Culture and Technology Studies students will participate in summer workshops hosted by Digital Humanities at the University of Guelph (DH@Guelph) to complement their studies and develop advanced skills in digital humanities. Students will attend a workshop of their choice and propose and develop a final project in response to the topic presented. The project will allow them to apply digital tools and methods to their learnings and explore a specific research question or area of interest.
Students in this course will focus on two projects: a polished, professional version of their digital portfolio and the creation of an edition of the CTS student journal. Through this process they will develop an awareness of desktop publishing options, copyright, the open access movement, digital design, and self-presentation for the web.
This course prepares students to imagine, prototype, develop, manage, and produce a major project. It is a precursor to the final CTS Capstone project and is designed to equip students to manage larger, complex projects involving some form of digital creation or knowledge production. Students will propose a project to address a significant research question, gap in knowledge, or deficiency in digital representation or methods.
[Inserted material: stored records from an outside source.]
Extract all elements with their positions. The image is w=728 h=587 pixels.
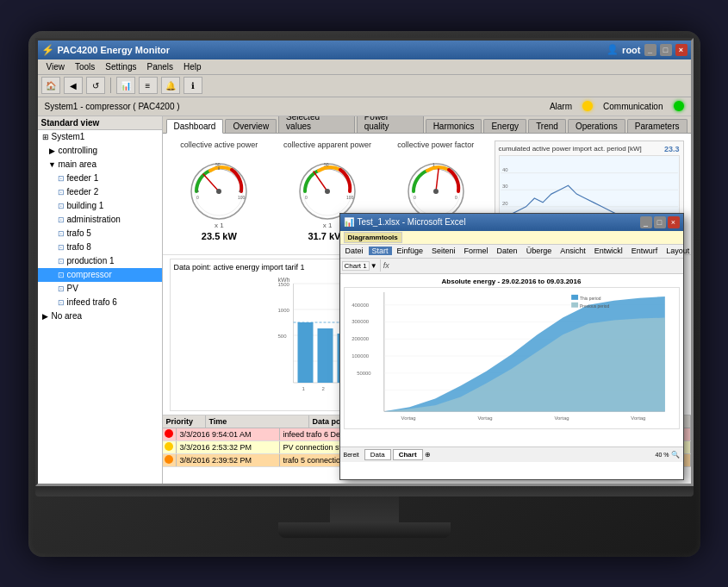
excel-close[interactable]: × — [668, 216, 680, 228]
excel-menu-ansicht[interactable]: Ansicht — [557, 247, 589, 255]
compressor-icon: ⊡ — [55, 269, 67, 281]
alarm-label: Alarm — [550, 102, 572, 111]
excel-bottom-tabs: Bereit Data Chart ⊕ 40 % 🔍 — [340, 446, 683, 462]
alert-time-1: 3/3/2016 9:54:01 AM — [177, 428, 280, 440]
title-bar: ⚡ PAC4200 Energy Monitor 👤 root _ □ × — [38, 41, 691, 59]
tab-operations[interactable]: Operations — [568, 119, 625, 133]
sidebar-label-pv: PV — [67, 284, 78, 293]
tab-energy[interactable]: Energy — [483, 119, 526, 133]
excel-menu-seiten[interactable]: Seiteni — [428, 247, 459, 255]
svg-text:40: 40 — [502, 166, 508, 172]
toolbar-btn-bell[interactable]: 🔔 — [161, 77, 180, 94]
menu-tools[interactable]: Tools — [70, 62, 100, 72]
priority-dot-orange — [165, 455, 173, 464]
tab-trend[interactable]: Trend — [528, 119, 566, 133]
menu-panels[interactable]: Panels — [142, 62, 179, 72]
alert-time-3: 3/8/2016 2:39:52 PM — [177, 454, 280, 466]
excel-icon: 📊 — [344, 217, 354, 227]
tab-power-quality[interactable]: Power quality — [357, 116, 424, 133]
excel-menu-entwickl[interactable]: Entwickl — [591, 247, 626, 255]
excel-menu-layout[interactable]: Layout — [663, 247, 693, 255]
system-header: System1 - compressor ( PAC4200 ) Alarm C… — [38, 97, 691, 116]
sidebar-item-pv[interactable]: ⊡ PV — [38, 282, 162, 296]
toolbar-btn-list[interactable]: ≡ — [139, 77, 158, 94]
alert-time-2: 3/3/2016 2:53:32 PM — [177, 441, 280, 453]
sidebar-item-controlling[interactable]: ▶ controlling — [38, 144, 162, 158]
sidebar-item-trafo5[interactable]: ⊡ trafo 5 — [38, 227, 162, 240]
excel-maximize[interactable]: □ — [654, 216, 666, 228]
toolbar-btn-back[interactable]: ◀ — [64, 77, 83, 94]
svg-text:0: 0 — [305, 195, 308, 200]
menu-settings[interactable]: Settings — [100, 62, 141, 72]
excel-chart-svg: 400000 300000 200000 100000 50000 Vortag… — [344, 287, 680, 429]
svg-text:Vortag: Vortag — [631, 415, 645, 421]
sidebar-item-trafo8[interactable]: ⊡ trafo 8 — [38, 240, 162, 254]
line-chart-header: cumulated active power import act. perio… — [499, 145, 680, 153]
sidebar-item-system1[interactable]: ⊞ System1 — [38, 130, 162, 144]
sidebar-label-system1: System1 — [52, 132, 85, 141]
tab-overview[interactable]: Overview — [225, 119, 277, 133]
excel-toolbar: Chart 1 ▼ fx — [340, 259, 683, 274]
excel-tab-data[interactable]: Data — [364, 449, 391, 460]
alarm-dot — [582, 101, 593, 111]
svg-text:50: 50 — [324, 162, 329, 167]
tab-dashboard[interactable]: Dashboard — [166, 119, 224, 134]
excel-menu-daten[interactable]: Daten — [494, 247, 521, 255]
toolbar-btn-refresh[interactable]: ↺ — [86, 77, 105, 94]
system-name: System1 - compressor ( PAC4200 ) — [45, 102, 180, 111]
col-time: Time — [206, 415, 309, 428]
toolbar-btn-home[interactable]: 🏠 — [41, 77, 60, 94]
svg-text:0: 0 — [414, 195, 416, 200]
excel-menu-entwurf[interactable]: Entwurf — [628, 247, 662, 255]
excel-tab-chart[interactable]: Chart — [393, 449, 423, 460]
gauge-active-power: collective active power — [170, 141, 270, 241]
sidebar-item-administration[interactable]: ⊡ administration — [38, 213, 162, 227]
tab-parameters[interactable]: Parameters — [627, 119, 688, 133]
priority-dot-red — [165, 429, 173, 438]
tab-selected-values[interactable]: Selected values — [278, 116, 355, 133]
excel-zoom-label: 40 % — [656, 452, 669, 458]
excel-menu-uberge[interactable]: Überge — [523, 247, 556, 255]
toolbar-btn-chart[interactable]: 📊 — [116, 77, 135, 94]
sidebar-item-building1[interactable]: ⊡ building 1 — [38, 199, 162, 213]
formula-separator — [380, 259, 381, 272]
formula-arrow: ▼ — [370, 262, 377, 270]
sidebar-item-compressor[interactable]: ⊡ compressor — [38, 268, 162, 282]
excel-menu-formel[interactable]: Formel — [461, 247, 492, 255]
monitor-stand-top — [35, 486, 694, 496]
system-icon: ⊞ — [40, 131, 52, 143]
excel-menu-einfuge[interactable]: Einfüge — [394, 247, 427, 255]
sidebar-item-feeder1[interactable]: ⊡ feeder 1 — [38, 172, 162, 185]
line-chart-value: 23.3 — [664, 145, 680, 153]
alert-priority-2 — [163, 441, 177, 453]
excel-menu-start[interactable]: Start — [369, 247, 392, 255]
minimize-button[interactable]: _ — [644, 44, 656, 56]
toolbar-btn-info[interactable]: ℹ — [184, 77, 202, 94]
sidebar-item-production1[interactable]: ⊡ production 1 — [38, 254, 162, 268]
gauge-active-power-unit: x 1 — [215, 222, 224, 229]
maximize-button[interactable]: □ — [660, 44, 672, 56]
excel-minimize[interactable]: _ — [640, 216, 652, 228]
svg-point-20 — [433, 189, 439, 194]
excel-menu: Datei Start Einfüge Seiteni Formel Daten… — [340, 245, 683, 259]
close-button[interactable]: × — [675, 44, 688, 56]
building1-icon: ⊡ — [55, 200, 67, 212]
menu-view[interactable]: View — [41, 62, 71, 72]
sidebar-item-feeder2[interactable]: ⊡ feeder 2 — [38, 185, 162, 199]
sidebar-item-noarea[interactable]: ▶ No area — [38, 309, 162, 323]
excel-menu-datei[interactable]: Datei — [342, 247, 367, 255]
svg-text:20: 20 — [502, 200, 508, 205]
sidebar-item-mainarea[interactable]: ▼ main area — [38, 158, 162, 172]
sidebar-item-infeed-trafo6[interactable]: ⊡ infeed trafo 6 — [38, 296, 162, 309]
excel-zoom-icon: 🔍 — [671, 451, 680, 459]
toolbar: 🏠 ◀ ↺ 📊 ≡ 🔔 ℹ — [38, 75, 691, 97]
bar-chart-title: Data point: active energy import tarif 1 — [174, 263, 305, 272]
tab-harmonics[interactable]: Harmonics — [426, 119, 482, 133]
svg-text:50000: 50000 — [357, 370, 371, 375]
svg-point-3 — [216, 189, 221, 194]
excel-window: 📊 Test_1.xlsx - Microsoft Excel _ □ × Di… — [339, 213, 684, 480]
production1-icon: ⊡ — [55, 255, 67, 267]
menu-help[interactable]: Help — [178, 62, 207, 72]
feeder1-icon: ⊡ — [55, 172, 67, 184]
noarea-icon: ▶ — [40, 310, 52, 322]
They will also learn advanced research skills, reference management, project planning, proposal development and pitching, project management, version management, teamwork, waterfall and agile development models, collaborating with others, and working towards milestones.
In this course students build on the planning and initial efforts in the Capstone Preparation course to produce their major research project from its initial version to its completion, through a systematic process of research, development, iteration, and design.
This is a directed project supervised by a CTS-affiliated faculty member. The student and faculty member will collaboratively develop a course of study organized around a well-defined topic related to CTS. The student will work through the readings, meeting regularly with the faculty member to discuss the material, or the course may entail the development of skills in a programming language or toolkit. This course will culminate with the production of a final paper or project that will incorporate a substantive long-form argument. Students are required to submit a proposal to the CTS curriculum committee and receive approval prior to course registration.